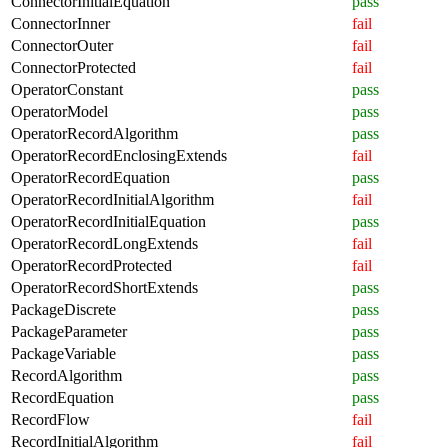
ConnectorInitialEquation
pass
ConnectorInner
fail
ConnectorOuter
fail
ConnectorProtected
fail
OperatorConstant
pass
OperatorModel
pass
OperatorRecordAlgorithm
pass
OperatorRecordEnclosingExtends
fail
OperatorRecordEquation
pass
OperatorRecordInitialAlgorithm
fail
OperatorRecordInitialEquation
pass
OperatorRecordLongExtends
fail
OperatorRecordProtected
fail
OperatorRecordShortExtends
pass
PackageDiscrete
pass
PackageParameter
pass
PackageVariable
pass
RecordAlgorithm
pass
RecordEquation
pass
RecordFlow
fail
RecordInitialAlgorithm
fail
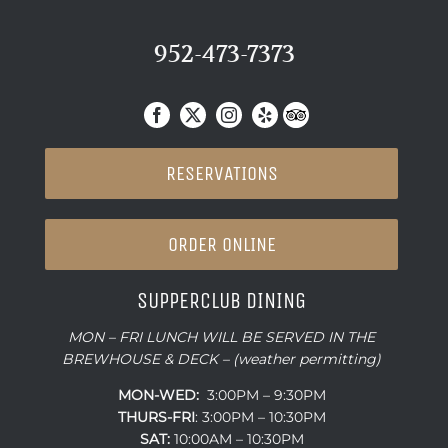
952-473-7373
RESERVATIONS
ORDER ONLINE
SUPPERCLUB DINING
MON – FRI LUNCH WILL BE SERVED IN THE
BREWHOUSE & DECK – (weather permitting)
MON-WED:
3:00PM – 9:30PM
THURS-
FRI
: 3:00PM – 10:30PM
SAT:
10:00AM – 10:30PM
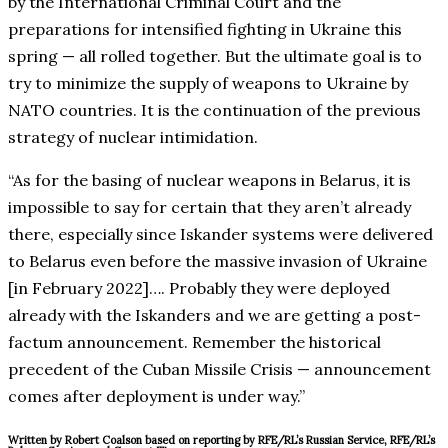
by the International Criminal Court and the
preparations for intensified fighting in Ukraine this
spring — all rolled together. But the ultimate goal is to
try to minimize the supply of weapons to Ukraine by
NATO countries. It is the continuation of the previous
strategy of nuclear intimidation.
“As for the basing of nuclear weapons in Belarus, it is
impossible to say for certain that they aren’t already
there, especially since Iskander systems were delivered
to Belarus even before the massive invasion of Ukraine
[in February 2022]…. Probably they were deployed
already with the Iskanders and we are getting a post-
factum announcement. Remember the historical
precedent of the Cuban Missile Crisis — announcement
comes after deployment is under way.”
Written by Robert Coalson based on reporting by RFE/RL’s Russian Service, RFE/RL’s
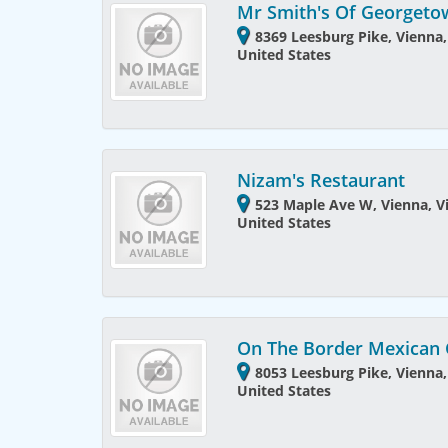
Mr Smith's Of Georget
8369 Leesburg Pike, Vienna,
United States
Nizam's Restaurant
523 Maple Ave W, Vienna, Vi
United States
On The Border Mexican G
8053 Leesburg Pike, Vienna,
United States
★ ★ ★ ★ ★ ★ ★
Word for word, return the listing above; the pictures do not belong in the copy.

ConnectorInitialEquation
pass
ConnectorInner
fail
ConnectorOuter
fail
ConnectorProtected
fail
OperatorConstant
pass
OperatorModel
pass
OperatorRecordAlgorithm
pass
OperatorRecordEnclosingExtends
fail
OperatorRecordEquation
pass
OperatorRecordInitialAlgorithm
fail
OperatorRecordInitialEquation
pass
OperatorRecordLongExtends
fail
OperatorRecordProtected
fail
OperatorRecordShortExtends
pass
PackageDiscrete
pass
PackageParameter
pass
PackageVariable
pass
RecordAlgorithm
pass
RecordEquation
pass
RecordFlow
fail
RecordInitialAlgorithm
fail
952-473-7373
RESERVATIONS
ORDER ONLINE
SUPPERCLUB DINING
MON – FRI LUNCH WILL BE SERVED IN THE
BREWHOUSE & DECK – (weather permitting)
MON-WED:
3:00PM – 9:30PM
THURS-
FRI
: 3:00PM – 10:30PM
SAT:
10:00AM – 10:30PM
by the International Criminal Court and the
preparations for intensified fighting in Ukraine this
spring — all rolled together. But the ultimate goal is to
try to minimize the supply of weapons to Ukraine by
NATO countries. It is the continuation of the previous
strategy of nuclear intimidation.
“As for the basing of nuclear weapons in Belarus, it is
impossible to say for certain that they aren’t already
there, especially since Iskander systems were delivered
to Belarus even before the massive invasion of Ukraine
[in February 2022]…. Probably they were deployed
already with the Iskanders and we are getting a post-
factum announcement. Remember the historical
precedent of the Cuban Missile Crisis — announcement
comes after deployment is under way.”
Written by Robert Coalson based on reporting by RFE/RL’s Russian Service, RFE/RL’s
Mr Smith's Of Georget
8369 Leesburg Pike, Vienna,
United States
Nizam's Restaurant
523 Maple Ave W, Vienna, Vi
United States
On The Border Mexican G
8053 Leesburg Pike, Vienna,
United States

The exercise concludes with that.